I'm using Indonesian Kampur as my material. The uprights will be made from 4x2"s.

I don't think I have the time, equipment or expertise to start experimenting with bending wood. 
So.... in your learned experience, if I were to cut the upright at the point where the angle is needed, what is going to be the strongest way of joining the backrest to the legs -- creating this angle? Is there some kinda' strong joint for this purpose? :confused1: 

Or, should I just add another length of wood to the 4x2 with a rubbed joint and then shape it.... banana-like?

If possible, I'd like to avoid using metal bolts..... I'd prefer to just use wood and glue.

Cheers... Hic!


----------



## gusthehonky (Apr 27, 2008)

http://www.gutenberg.org/files/20846/20846-h/20846-h.htm#page51

This might help, its full of some old school joinery. I use the first HTML to view it.
________
CrazyHorny


----------



## cabinetman (Jul 5, 2007)

A drawing or quick sketch would help in offering suggestions.


----------



## Rob (Oct 31, 2006)

I'm a little confused but will give it a stab.
The back of the bench needs to be angled for comfort...yes? 
The back leg of the bench needs to be angled for stability...yes?
Why can't the upper back support and leg be the same piece of solid stock? 
I would take some posterboard and draw out what I wanted the end result to look like and see if the stock is wide enough. If not, and you have enough wood, edge-glue 2 boards together. 
Then, it's a matter of cutting mortise and tenons for the seat framework to attach to the legs/backs.


----------



## John in Tennessee (Jun 11, 2008)

Here is one 

//www.youtube.com/watch?v=DhLfb7m9Fug


----------



## Tony B (Jul 30, 2008)

*Generally, the Mortise and Tenon*

is the strongest joint in chair making. It should be planned into the chair/bench prior to any cutting and gluing. If the bench has already been started, your choices may be severely narrowed.


----------



## Johnathan Wilkinson (Jan 9, 2008)

Thanks for all the comments, guys.
Gusthehonky: Yes, I've downloaded the Gutenberg files - they're great for a beginner like me.
Cabinetman, Rob, John & Tony - Thanks for your input. But it all came too late in the day, I'm sorry to say. I've nearly finished the bench now (as you can see, I posted this thread back in January and since then I've only had a few free days, here and there, to do anything in my workshop).

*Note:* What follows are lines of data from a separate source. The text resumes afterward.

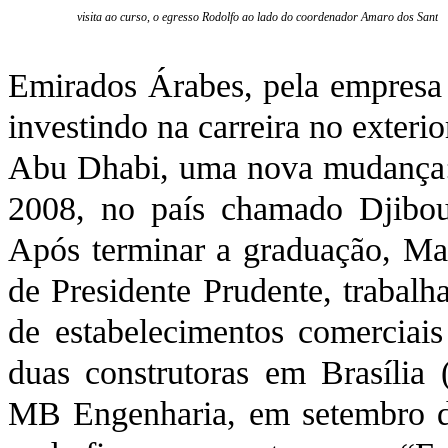
visita ao curso, o egresso Rodolfo ao lado do coordenador Amaro dos Santo
Emirados Árabes, pela empresa 
investindo na carreira no exteri
Abu Dhabi, uma nova mudança: a
2008, no país chamado Djibout
Após terminar a graduação, Ma
de Presidente Prudente, trabalh
de estabelecimentos comerciais
duas construtoras em Brasília 
MB Engenharia, em setembro d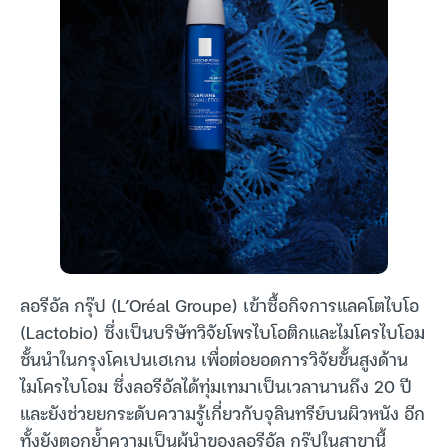
ลอรีอัล กรุ๊ป (L’Oréal Groupe) เข้าซื้อกิจการแลคโตไบโอ
(Lactobio) ซึ่งเป็นบริษัทวิจัยโพรไบโอติกและไมโครไบโอม
ชั้นนำในกรุงโคเปนเฮเกน เพื่อต่อยอดการวิจัยขั้นสูงด้าน
ไมโครไบโอม ซึ่งลอรีอัลได้ทุ่มเทมาเป็นเวลานานถึง 20 ปี
และยังช่วยยกระดับความรู้เกี่ยวกับจุลินทรีย์บนผิวหนัง อีก
ทั้งยังตอกย้ำความเป็นผู้นำของลอรีอัล กรุ๊ปในสาขานี้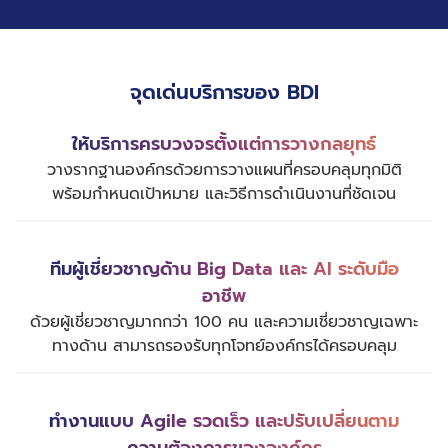
จุดเด่นบริการของ BDI
ให้บริการครบวงจรตั้งแต่การวางกลยุทธ์
วางรากฐานองค์กรด้วยการวางแผนที่ครอบคลุมทุกมิติ
พร้อมกำหนดเป้าหมาย และวิธีการดำเนินงานที่ชัดเจน
ทีมผู้เชี่ยวชาญด้าน Big Data และ AI ระดับมือ
อาชีพ
ด้วยผู้เชี่ยวชาญมากกว่า 100 คน และความเชี่ยวชาญเฉพาะ
ทางด้าน สามารถรองรับทุกโจทย์องค์กรได้ครอบคลุม
ทำงานแบบ Agile รวดเร็ว และปรับเปลี่ยนตาม
ความต้องการขององค์กร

I finally went with a softer wood (Meranti) and used single straight-backed pieces of 4x2, tapered on the inside edges. The two bearers - I have no idea what the joint would be called - I kinda' just made one up... the rear bearer enters the post with a mortise & tenon style, while the shorter bearer (forming the end of the bench) has a lap on the outside edge and a stub that slots into the side of the rear bearer's tenon - locking it in place.
Sorry...that's probably as clear as mud, right? Hope you have a rough idea what I mean. I'll post a picture soon.

Once again, thanks for your comments.

J


----------